The US Federal Bank responded by increasing interest rates several times to slow down inflation, but while this increases the rate of return on savings products, it also makes lending much more expensive. As a result, those seeking new mortgages now find that they’re no longer capable of qualifying for mortgages of the same amount as they were just a few short months ago. As the Fed is still considering increasing rates through March of 2023, this trend is likely to continue.
Yet even as it’s harder for some borrowers to secure mortgages today, the supply of available properties in the United States has yet to reflect that significantly. This indicates that people are still buying homes, though not necessarily at as high a rate as recently. Supply chain issues are hindering new construction, which means that supply is still low, which has been keeping home prices higher.

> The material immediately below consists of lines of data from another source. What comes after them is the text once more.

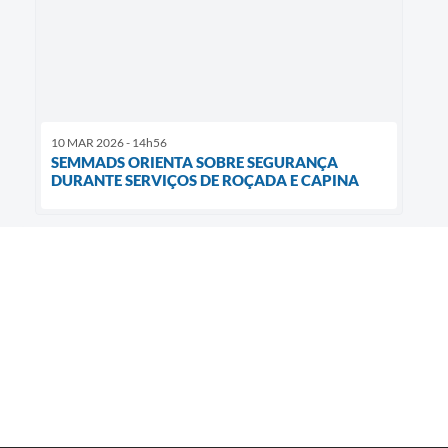
10 MAR 2026 - 14h56
SEMMADS ORIENTA SOBRE SEGURANÇA
DURANTE SERVIÇOS DE ROÇADA E CAPINA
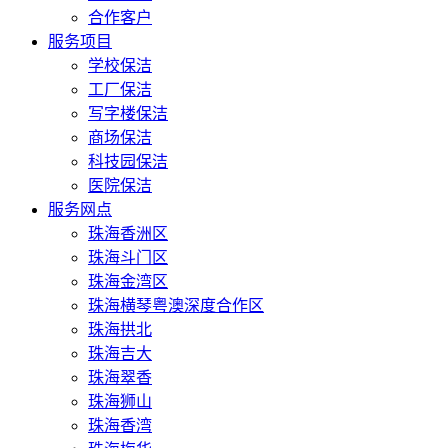
合作客户
服务项目
学校保洁
工厂保洁
写字楼保洁
商场保洁
科技园保洁
医院保洁
服务网点
珠海香洲区
珠海斗门区
珠海金湾区
珠海横琴粤澳深度合作区
珠海拱北
珠海吉大
珠海翠香
珠海狮山
珠海香湾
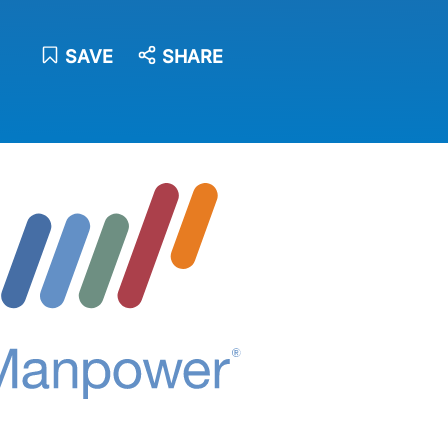
SAVE
SHARE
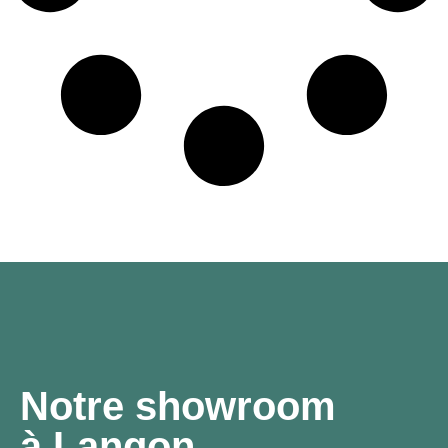
Notre showroom
à Langon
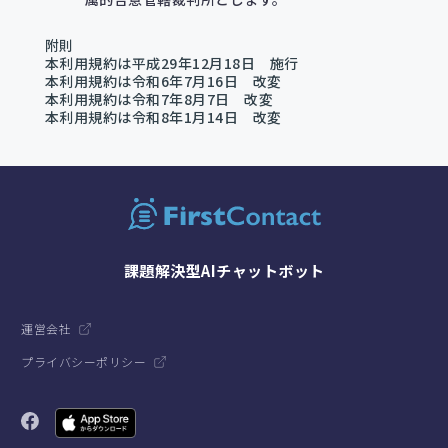
附則
本利用規約は平成29年12月18日 施行
本利用規約は令和6年7月16日 改変
本利用規約は令和7年8月7日 改変
本利用規約は令和8年1月14日 改変
課題解決型AIチャットボット
運営会社
プライバシーポリシー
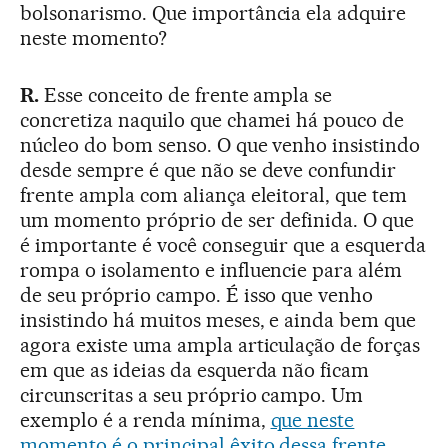
bolsonarismo. Que importância ela adquire
neste momento?
R.
Esse conceito de frente ampla se
concretiza naquilo que chamei há pouco de
núcleo do bom senso. O que venho insistindo
desde sempre é que não se deve confundir
frente ampla com aliança eleitoral, que tem
um momento próprio de ser definida. O que
é importante é você conseguir que a esquerda
rompa o isolamento e influencie para além
de seu próprio campo. É isso que venho
insistindo há muitos meses, e ainda bem que
agora existe uma ampla articulação de forças
em que as ideias da esquerda não ficam
circunscritas a seu próprio campo. Um
exemplo é a renda mínima,
que neste
momento é o principal êxito dessa frente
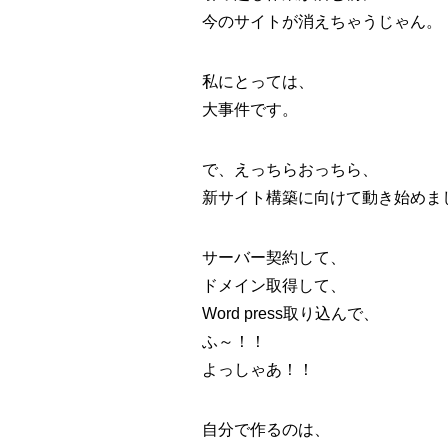
今のサイトが消えちゃうじゃん。
私にとっては、
大事件です。
で、えっちらおっちら、
新サイト構築に向けて動き始めま
サーバー契約して、
ドメイン取得して、
Word press取り込んで、
ふ～！！
よっしゃあ！！
自分で作るのは、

Yet while still it’s still well above last year’s levels, average real estate prices are not growing as quickly as they did last year. The median price for an existing home in August might have been up 7.7 percent year over year, but that rate is down from the 15.5 percent high from just May of 2022.
Based on all these factors, it’s likely to see the real estate market begin to stabilize going into 2023. While price increases are expected to continue to decline, albeit slowly, the relatively low supply will create additional competition for homes. The increased cost of securing a mortgage could also place some pressure downwards on home prices as fewer prospective buyers will be able to afford more higher-priced homes as well.